At the end of April, Google updated it’s search algorithm with code name Penguin. This should not be confused with other updates around the same time , including Panda 3.5 and the over 300 small changes made to the Google algorithm (with a focus on local search).
While Panda and the other little tweaks were focussed, as Google updates usually are, on improving search results for users, the Penguin update is actually thought to be the update Matt Cutts had previously alluded to as the overoptimisation penalty.
This means that the Penguin update made changes to rankings, not based on which sites are most relevant for users, but rather based on what their link profiles look like.
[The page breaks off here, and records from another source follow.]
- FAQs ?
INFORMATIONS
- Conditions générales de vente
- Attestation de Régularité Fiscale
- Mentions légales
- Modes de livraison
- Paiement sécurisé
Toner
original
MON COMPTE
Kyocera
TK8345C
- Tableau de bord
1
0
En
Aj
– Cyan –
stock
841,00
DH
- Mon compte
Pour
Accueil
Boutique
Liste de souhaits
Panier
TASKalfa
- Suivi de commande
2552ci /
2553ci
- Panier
If the link profiles look like they have been significantly manipulated, then the Penguin update aims to either;
a) Penalise them, making them drop or
b) Devalue the dodgy links they have coming in to them – thus making the sites drop
Either way you look at it – a penalty or a devaluation – the result is that sites with manipulated link profiles should be less visible in search rankings. In theory – this should be a great results for White hat SEO’s, removing the power that manipulated backlinks had given their rivals. However, in the short term it seems that a mix of sites have been hit – some with crazy link profiles, and some not, while some obviously spammy sites are now sitting at high positions in Google.
In the long term, this will undoubtedly be better for users, we just have to get past the collateral damage that has occurred.
The thing we should be slightly worried about now, is how to protect your site from malicious link building against your site.